# FBAR Penalties



## BenJG (Dec 20, 2011)

Hi All,

I've spent the last week or so reading pretty much everything I can get my hands on regarding the FBAR and possible penalties, and was wondering whether anyone on this forum has filed late FBARs and actually had a penalty imposed? If so, how much? I think it would be useful to collect this information, if only to see what the experience of people has been.

BenJG


----------



## G-Mo (Aug 17, 2011)

Expat Tax - Expat Forum For Expats, For Moving Overseas And For Jobs Abroad

There is a separate forum for this.

"This [...] forum is for tax related queries and discussions for expats living in Canada. This includes US tax reporting requirements, FBAR and FATCA. Please post any tax and finance threads in this new section and *not in the main forum*."


----------



## BenJG (Dec 20, 2011)

Sorry!
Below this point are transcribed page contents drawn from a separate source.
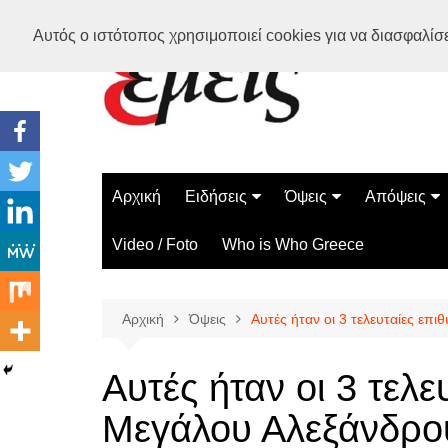
Μετάβαση
Αυτός ο ιστότοπος χρησιμοποιεί cookies για να διασφαλίσει
σε
περιεχόμενο
Αρχική
Ειδήσεις
Όψεις
Απόψεις
Ελλάδα
Διάστημα
Γνώμες
Video / Foto
Who is Who Greece
Διεθνή
Επιστήμη
Αρθρογραφ
Τεχνολογία
Αρχική
Όψεις
Αυτές ήταν οι 3 τελευταίες επ
Παράδοξα
Περίεργα
Αυτές ήταν οι 3 τελε
Μεγάλου Αλεξάνδρου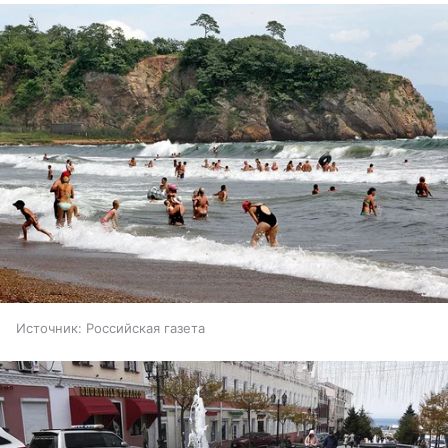
Источник:
Российская газета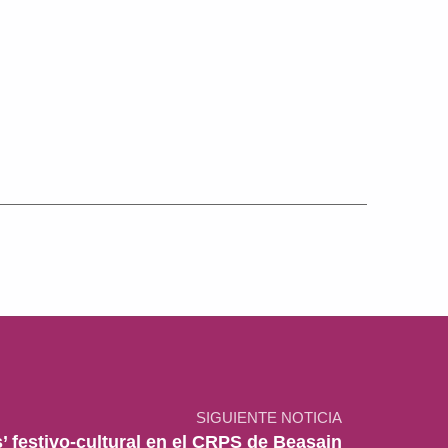
SIGUIENTE NOTICIA
as’ festivo-cultural en el CRPS de Beasain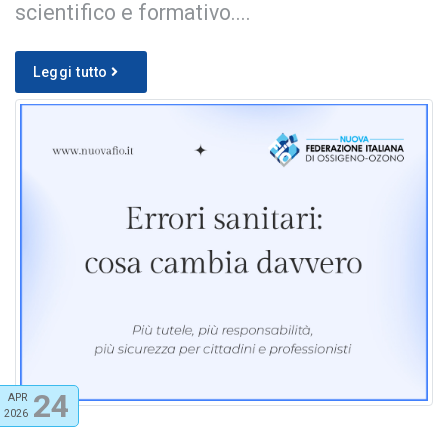
scientifico e formativo....
Leggi tutto
24
APR
2026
Will repost in the right forum.


----------



## Nightsoad (May 30, 2012)

Good day all, 

I started filing my tax report last year and I discovered recently that I must file the FBAR for 2011 and I should have done it last year as well. 

Is there any real risk of penalty if I file lately for 2010 or should I not take the risk to report it ? 

What are the chances that the IRS will know about it ? Has anyone ever been contacted by them ? Do they really control and apply penalties or is it just a threat ? 

For how many years in the past would the IRS control an individual reporting ? 

Many thanks in advance for your replies.


----------



## Nightsoad (May 30, 2012)

Nightsoad said:


> Good day all,
> 
> I started filing my tax report last year and I discovered recently that I must file the FBAR for 2011 and I should have done it last year as well.
> 
> ...


... Sorry I'm in the wrong discussion....


----------